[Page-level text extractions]
————————

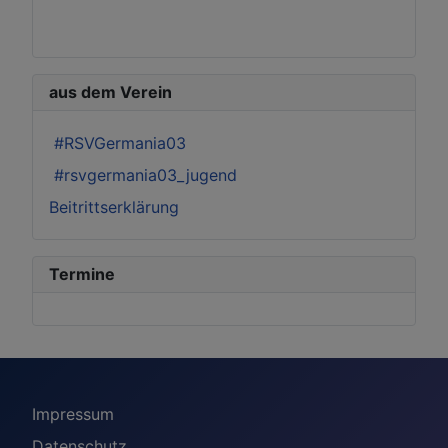
aus dem Verein
#RSVGermania03
#rsvgermania03_jugend
Beitrittserklärung
Termine
Impressum
Datenschutz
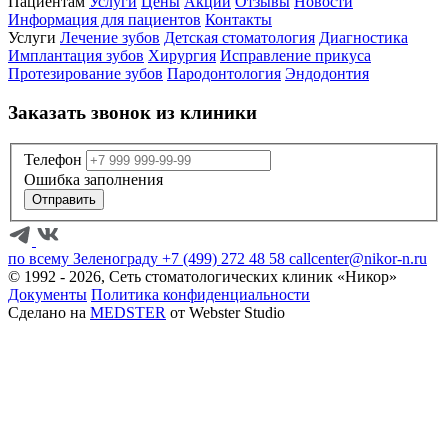
Пациентам
Услуги
Цены
Акции
Отзывы
Новости
Информация для пациентов
Контакты
Услуги
Лечение зубов
Детская стоматология
Диагностика
Имплантация зубов
Хирургия
Исправление прикуса
Протезирование зубов
Пародонтология
Эндодонтия
Заказать звонок из клиники
Телефон
Ошибка заполнения
Отправить
по всему Зеленограду
+7 (499) 272 48 58
callcenter@nikor-n.ru
© 1992 - 2026, Сеть стоматологических клиник «Никор»
Документы
Политика конфиденциальности
Сделано на
MEDSTER
от Webster Studio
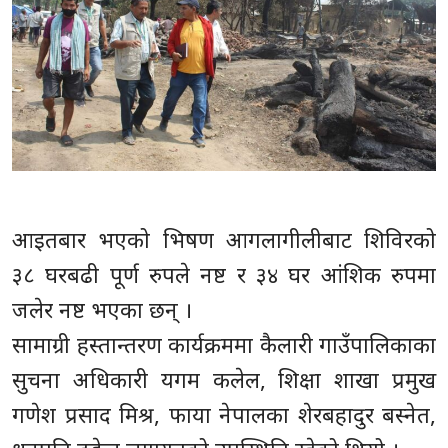
आइतबार भएको भिषण आगलागीलीबाट शिविरको
३८ घरबढी पूर्ण रुपले नष्ट र ३४ घर आंशिक रुपमा
जलेर नष्ट भएका छन् ।
सामाग्री हस्तान्तरण कार्यक्रममा कैलारी गाउँपालिकाका
सुचना अधिकारी यगम कलेल, शिक्षा शाखा प्रमुख
गणेश प्रसाद मिश्र, फाया नेपालका शेरबहादुर बस्नेत,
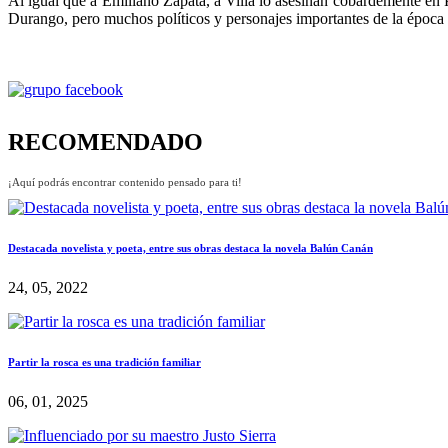
Al igual que a Emiliano Zapata, a Villa lo asesinan cobardemente en P
Durango, pero muchos políticos y personajes importantes de la época 
RECOMENDADO
¡Aquí podrás encontrar contenido pensado para ti!
Destacada novelista y poeta, entre sus obras destaca la novela Balún Canán
24, 05, 2022
Partir la rosca es una tradición familiar
06, 01, 2025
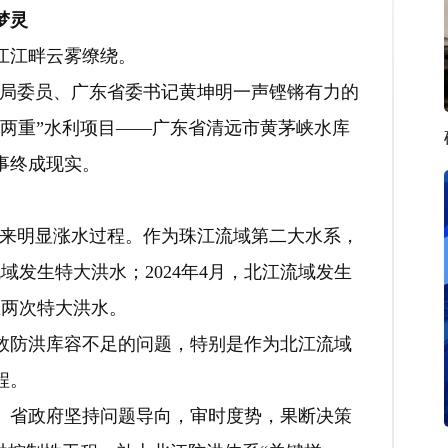
梦灵
江江畔云雾缭绕。
政治局委员、广东省委书记黄坤明一声铿锵有力的
两重”水利项目——广东省清远市黄茅峡水库
事终成现实。
来明显涨水过程。作为珠江流域第二大水系，
域发生特大洪水；2024年4月，北江流域发生
生两次特大洪水。
防洪库容不足的问题，特别是作为北江流域
程。
省政府坚持问题导向，审时度势，果断决策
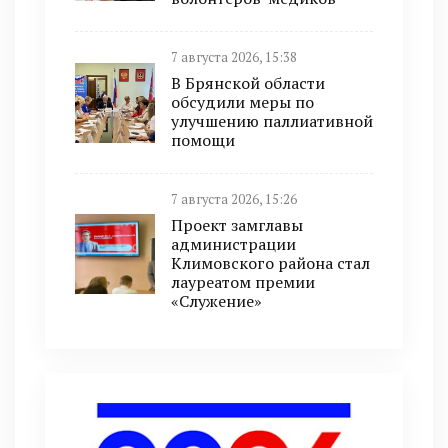
7 августа 2026, 15:38
В Брянской области
обсудили меры по
улучшению паллиативной
помощи
7 августа 2026, 15:26
Проект замглавы
администрации
Климовского района стал
лауреатом премии
«Служение»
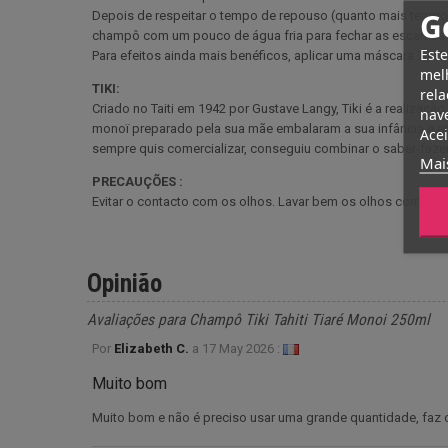
G
Depois de respeitar o tempo de repouso (quanto mais tempo
champô com um pouco de água fria para fechar as escamas da 
Este
Para efeitos ainda mais benéficos, aplicar uma máscara Tiki 
melh
TIKI:
rela
Criado no Taiti em 1942 por Gustave Langy, Tiki é a realizaç
nave
monoï preparado pela sua mãe embalaram a sua infância e er
Acei
sempre quis comercializar, conseguiu combinar o saber-faze
Mai
PRECAUÇÕES :
Evitar o contacto com os olhos. Lavar bem os olhos com ág
Opinião
Avaliações para Champô Tiki Tahiti Tiaré Monoi 250ml
Por
Elizabeth C.
a
17 May 2026 :
Muito bom
Muito bom e não é preciso usar uma grande quantidade, faz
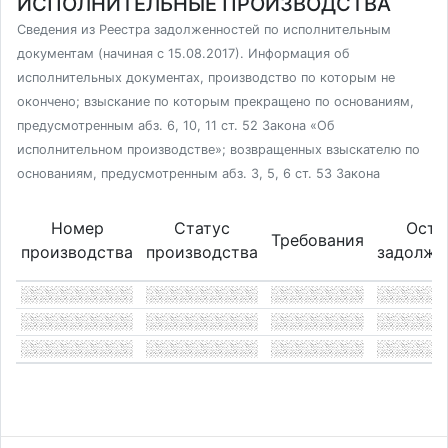
ИСПОЛНИТЕЛЬНЫЕ ПРОИЗВОДСТВА
Сведения из Реестра задолженностей по исполнительным
документам (начиная с 15.08.2017). Информация об
исполнительных документах, производство по которым не
окончено; взыскание по которым прекращено по основаниям,
предусмотренным абз. 6, 10, 11 ст. 52 Закона «Об
исполнительном производстве»; возвращенных взыскателю по
основаниям, предусмотренным абз. 3, 5, 6 ст. 53 Закона
Номер
Статус
Оста
Требования
производства
производства
задолже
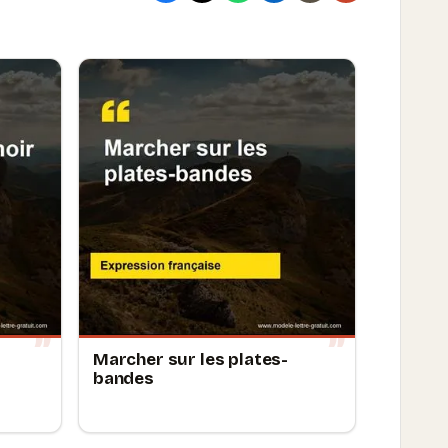
Marcher sur les plates-
bandes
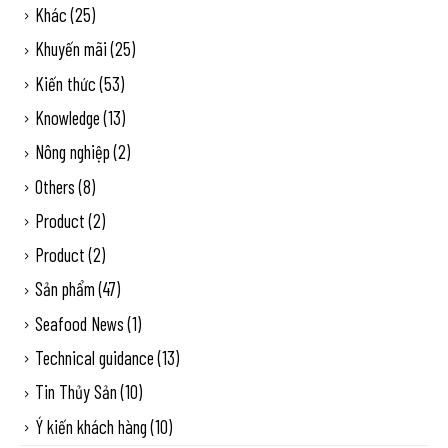
Khác
(25)
Khuyến mãi
(25)
Kiến thức
(53)
Knowledge
(13)
Nông nghiệp
(2)
Others
(8)
Product
(2)
Product
(2)
Sản phẩm
(47)
Seafood News
(1)
Technical guidance
(13)
Tin Thủy Sản
(10)
Ý kiến khách hàng
(10)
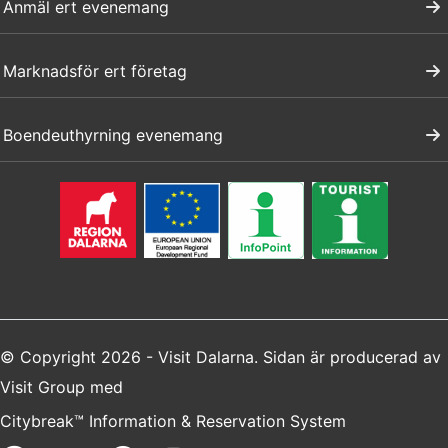
Anmäl ert evenemang
Marknadsför ert företag
Boendeuthyrning evenemang
© Copyright 2026 - Visit Dalarna. Sidan är producerad av
Visit Group
med
Citybreak™ Information & Reservation System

————————

> [Directions for this task] Would you output each entry exactly and leave the pictures behind?

> [Exercise output]
aus dem Verein
#RSVGermania03
#rsvgermania03_jugend
Beitrittserklärung
Termine
Impressum
Datenschutz
Пациентам
Услуги
Цены
Акции
Отзывы
Новости
Информация для пациентов
Контакты
Услуги
Лечение зубов
Детская стоматология
Диагностика
Имплантация зубов
Хирургия
Исправление прикуса
Протезирование зубов
Пародонтология
Эндодонтия
Заказать звонок из клиники
Телефон
Ошибка заполнения
Отправить
по всему Зеленограду
+7 (499) 272 48 58
callcenter@nikor-n.ru
© 1992 - 2026, Сеть стоматологических клиник «Никор»
Документы
Политика конфиденциальности
Сделано на
MEDSTER
от Webster Studio
आइतबार भएको भिषण आगलागीलीबाट शिविरको
३८ घरबढी पूर्ण रुपले नष्ट र ३४ घर आंशिक रुपमा
जलेर नष्ट भएका छन् ।
सामाग्री हस्तान्तरण कार्यक्रममा कैलारी गाउँपालिकाका
सुचना अधिकारी यगम कलेल, शिक्षा शाखा प्रमुख
गणेश प्रसाद मिश्र, फाया नेपालका शेरबहादुर बस्नेत,
Al igual que a Emiliano Zapata, a Villa lo asesinan cobardemente en P
Durango, pero muchos políticos y personajes importantes de la época 
RECOMENDADO
¡Aquí podrás encontrar contenido pensado para ti!
Destacada novelista y poeta, entre sus obras destaca la novela Balún Canán
24, 05, 2022
Partir la rosca es una tradición familiar
06, 01, 2025
梦灵
江江畔云雾缭绕。
政治局委员、广东省委书记黄坤明一声铿锵有力的
两重”水利项目——广东省清远市黄茅峡水库
事终成现实。
来明显涨水过程。作为珠江流域第二大水系，
域发生特大洪水；2024年4月，北江流域发生
生两次特大洪水。
防洪库容不足的问题，特别是作为北江流域
程。
省政府坚持问题导向，审时度势，果断决策
7 августа 2026, 15:38
В Брянской области
обсудили меры по
улучшению паллиативной
помощи
7 августа 2026, 15:26
Проект замглавы
администрации
Климовского района стал
лауреатом премии
«Служение»
G
Depois de respeitar o tempo de repouso (quanto mais tempo
champô com um pouco de água fria para fechar as escamas da 
Este
Para efeitos ainda mais benéficos, aplicar uma máscara Tiki 
melh
TIKI:
rela
Criado no Taiti em 1942 por Gustave Langy, Tiki é a realizaç
nave
monoï preparado pela sua mãe embalaram a sua infância e er
Acei
sempre quis comercializar, conseguiu combinar o saber-faze
Mai
PRECAUÇÕES :
Evitar o contacto com os olhos. Lavar bem os olhos com ág
Opinião
Avaliações para Champô Tiki Tahiti Tiaré Monoi 250ml
Por
Elizabeth C.
a
17 May 2026 :
Muito bom
Muito bom e não é preciso usar uma grande quantidade, faz
ИСПОЛНИТЕЛЬНЫЕ ПРОИЗВОДСТВА
Сведения из Реестра задолженностей по исполнительным
документам (начиная с 15.08.2017). Информация об
исполнительных документах, производство по которым не
окончено; взыскание по которым прекращено по основаниям,
предусмотренным абз. 6, 10, 11 ст. 52 Закона «Об
исполнительном производстве»; возвращенных взыскателю по
основаниям, предусмотренным абз. 3, 5, 6 ст. 53 Закона
Номер
Статус
Оста
Требования
производства
производства
задолже
Marcher sur les plates-
bandes
Khác
(25)
Khuyến mãi
(25)
Kiến thức
(53)
Knowledge
(13)
Nông nghiệp
(2)
Others
(8)
Product
(2)
Product
(2)
Sản phẩm
(47)
Seafood News
(1)
Technical guidance
(13)
Tin Thủy Sản
(10)
Ý kiến khách hàng
(10)
Anmäl ert evenemang
Marknadsför ert företag
Boendeuthyrning evenemang
© Copyright 2026 - Visit Dalarna. Sidan är producerad av
Visit Group
med
Citybreak™ Information & Reservation System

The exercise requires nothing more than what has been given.